Spreedly logo
  • Operational
  • Degraded Performance
  • Partial Outage
  • Major Outage
  • Maintenance
Intermittent Core 500 Errors
Incident Report for Spreedly
Postmortem

January 5, 2023 — Intermittent 500s in Core

January 5, 2023 — Intermittent Core 500 Errors Primarily Affecting Offsite Transactions

Spreedly’s core API server receives and responds to external API requests made by our clients.

What Happened

While upgrading Spreedly’s database capabilities, code was deployed that generated a large queue of backlogged work. While working through the backlog of enqueued work, core served some customers intermittent 500 errors on January 5, 2023 between 5:30pm UTC and 8:00pm UTC.

Next Steps

Spreedly is reviewing database upgrade processes, queueing rules, and adding some additional alerting.
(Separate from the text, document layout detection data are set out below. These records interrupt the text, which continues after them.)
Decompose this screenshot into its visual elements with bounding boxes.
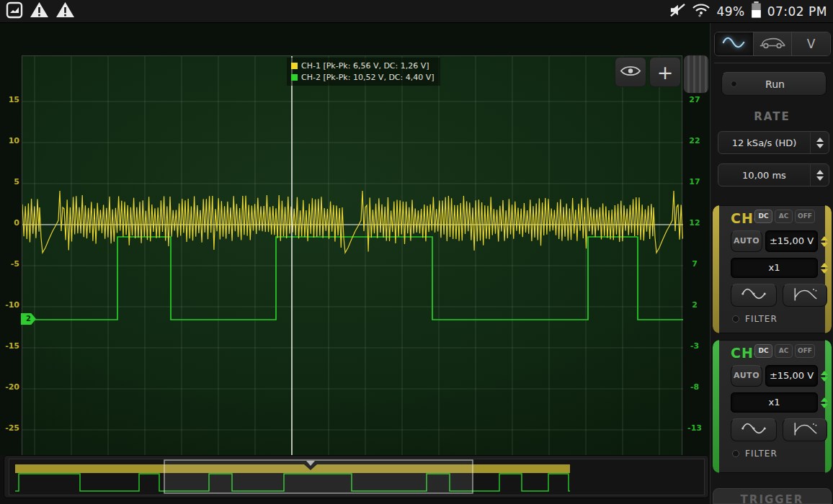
- ch1-probe-multiplier-stepper[interactable]: [819, 258, 829, 278]
- right-axis-tick: -8: [685, 382, 705, 392]
- right-axis-tick: 12: [685, 218, 705, 228]
- scope-plot-canvas[interactable]: [22, 56, 683, 463]
- run-button-label: Run: [737, 78, 813, 90]
- record-overview-plot[interactable]: [9, 459, 705, 495]
- sample-rate-select[interactable]: 12 kSa/s (HD): [718, 131, 829, 154]
- step-up-icon: [816, 170, 824, 174]
- tab-waveform[interactable]: [715, 32, 754, 55]
- ch1-range-field[interactable]: ±15,00 V: [765, 230, 818, 252]
- battery-percent: 49%: [716, 4, 744, 19]
- ch2-probe-multiplier-stepper[interactable]: [819, 392, 829, 413]
- ch2-coupling-dc[interactable]: DC: [754, 344, 772, 358]
- left-axis-tick: -5: [0, 259, 19, 269]
- right-axis-tick: 17: [685, 177, 705, 186]
- scope-plot[interactable]: [22, 55, 682, 462]
- ch1-coupling-ac[interactable]: AC: [775, 210, 793, 223]
- channel-measurements: CH-1 [Pk-Pk: 6,56 V, DC: 1,26 V] CH-2 [P…: [287, 58, 440, 86]
- ch1-frequency-response-button[interactable]: [783, 284, 827, 307]
- ch2-trace[interactable]: [22, 237, 683, 320]
- eye-icon: [620, 64, 641, 81]
- ch2-probe-multiplier-field[interactable]: x1: [731, 392, 818, 413]
- left-axis-tick: -25: [0, 423, 19, 433]
- ch1-range-stepper[interactable]: [819, 230, 829, 252]
- trigger-section-header[interactable]: TRIGGER: [713, 488, 832, 504]
- ch1-waveform-view-button[interactable]: [731, 284, 777, 307]
- step-down-icon: [816, 176, 824, 181]
- left-axis-tick: -10: [0, 300, 19, 310]
- car-icon: [758, 35, 787, 53]
- step-up-icon: [821, 371, 828, 375]
- step-down-icon: [821, 269, 828, 274]
- sine-wave-icon: [721, 35, 747, 53]
- chart-app-icon: [6, 1, 23, 22]
- ch1-probe-multiplier-field[interactable]: x1: [731, 258, 818, 278]
- left-axis-tick: -15: [0, 341, 19, 351]
- warning-icon: [30, 1, 49, 21]
- left-axis-tick: 0: [0, 218, 19, 228]
- ch2-range-stepper[interactable]: [819, 365, 829, 387]
- record-overview-strip: [4, 455, 709, 498]
- sample-rate-value: 12 kSa/s (HD): [718, 138, 810, 148]
- warning-icon: [55, 1, 75, 21]
- time-window-value: 10,00 ms: [718, 170, 810, 181]
- sine-wave-icon: [739, 420, 768, 439]
- right-axis-tick: 27: [685, 95, 705, 104]
- left-axis-tick: 5: [0, 177, 19, 186]
- ch1-coupling-dc[interactable]: DC: [754, 210, 772, 223]
- channel-1-panel: CH-1 DC AC OFF AUTO ±15,00 V x1: [713, 205, 832, 333]
- ch2-color-swatch: [291, 74, 298, 81]
- step-down-icon: [821, 377, 828, 382]
- right-axis-tick: 2: [685, 300, 705, 310]
- right-axis-tick: 7: [685, 259, 705, 269]
- overview-viewport-selector[interactable]: [164, 460, 473, 493]
- control-panel: V Run RATE 12 kSa/s (HD) 10,00 ms CH-1 D…: [710, 23, 833, 504]
- tab-automotive[interactable]: [754, 32, 793, 55]
- right-axis-tick: -13: [685, 423, 705, 433]
- ch1-measurement: CH-1 [Pk-Pk: 6,56 V, DC: 1,26 V]: [291, 60, 435, 71]
- step-down-icon: [816, 144, 824, 148]
- ch1-color-swatch: [291, 63, 298, 69]
- ch2-coupling-ac[interactable]: AC: [775, 344, 793, 358]
- frequency-response-icon: [790, 285, 819, 305]
- step-up-icon: [821, 397, 828, 402]
- rate-section-title: RATE: [710, 110, 833, 123]
- run-button[interactable]: Run: [721, 72, 827, 96]
- panel-divider: [714, 63, 831, 63]
- ch1-accent-stripe: [713, 205, 719, 333]
- visibility-button[interactable]: [615, 57, 646, 87]
- ch2-waveform-view-button[interactable]: [731, 418, 777, 441]
- ch2-accent-stripe: [713, 340, 719, 473]
- drawer-grip-handle[interactable]: [683, 55, 709, 94]
- right-axis-tick: 22: [685, 136, 705, 145]
- oscilloscope-app: 49% 07:02 PM 15 10 5 0 -5 -10 -15 -20 -2…: [0, 0, 833, 504]
- ch1-coupling-off[interactable]: OFF: [795, 210, 815, 223]
- voltmeter-tab-label: V: [807, 37, 816, 51]
- tab-voltmeter[interactable]: V: [792, 32, 830, 55]
- time-window-stepper[interactable]: [810, 164, 829, 186]
- muted-speaker-icon: [669, 3, 686, 20]
- left-axis-tick: 10: [0, 136, 19, 145]
- ch2-range-field[interactable]: ±15,00 V: [765, 365, 818, 387]
- ch1-trace[interactable]: [22, 191, 682, 253]
- run-led: [731, 81, 737, 87]
- ch2-filter-toggle[interactable]: FILTER: [732, 449, 778, 459]
- ch2-coupling-off[interactable]: OFF: [795, 344, 815, 358]
- scope-area: 15 10 5 0 -5 -10 -15 -20 -25 27 22 17 12…: [0, 23, 710, 455]
- time-window-select[interactable]: 10,00 ms: [718, 163, 829, 186]
- ch1-filter-label: FILTER: [745, 314, 778, 324]
- ch1-coupling-group: DC AC OFF: [754, 210, 815, 223]
- ch1-auto-button[interactable]: AUTO: [731, 230, 762, 252]
- wifi-icon: [692, 2, 710, 21]
- overview-canvas[interactable]: [9, 459, 704, 495]
- channel-2-panel: CH-2 DC AC OFF AUTO ±15,00 V x1: [713, 340, 832, 473]
- ch1-filter-toggle[interactable]: FILTER: [732, 314, 778, 324]
- ch2-filter-led: [732, 450, 739, 457]
- ch1-panel-body: CH-1 DC AC OFF AUTO ±15,00 V x1: [719, 205, 825, 333]
- add-button[interactable]: +: [649, 57, 681, 87]
- step-up-icon: [821, 263, 828, 267]
- sample-rate-stepper[interactable]: [810, 132, 829, 153]
- ch2-frequency-response-button[interactable]: [783, 418, 827, 441]
- left-axis-tick: -20: [0, 382, 19, 392]
- ch2-auto-button[interactable]: AUTO: [731, 365, 762, 387]
- ch2-panel-body: CH-2 DC AC OFF AUTO ±15,00 V x1: [719, 340, 825, 473]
Posted Jan 12, 2023 - 11:08 EST

Resolved
Callback delivery may continue to experience delays, however the queue is now rapidly decreasing.

We estimate the queue to be caught up and current overnight. Any delayed or missed callbacks will be re-queued tomorrow.

The incident is being considered resolved.

We are still investigating to understand the specific causes of the incident and any residual impact. A post incident review will be published.

We apologize for any inconvenience and disruption to service.
Posted Jan 05, 2023 - 22:52 EST
Monitoring
The issue has been mitigated that caused intermittent 500 errors on Spreedly's Core API and affected asynchronous transactions. Customers are no longer experiencing 500 errors.

Customers may continue to see a delay in callback delivery as the queue is consumed. We continue to actively monitor the queue consumption. This issue is now in monitoring.
Posted Jan 05, 2023 - 15:58 EST
Investigating
We are investigating an issue regarding intermittent core 500 errors impacting less than 1% of transactions. We apologize for the inconvenience as our teams work to resolve this issue.
Posted Jan 05, 2023 - 13:39 EST
This incident affected: Core Transactional API.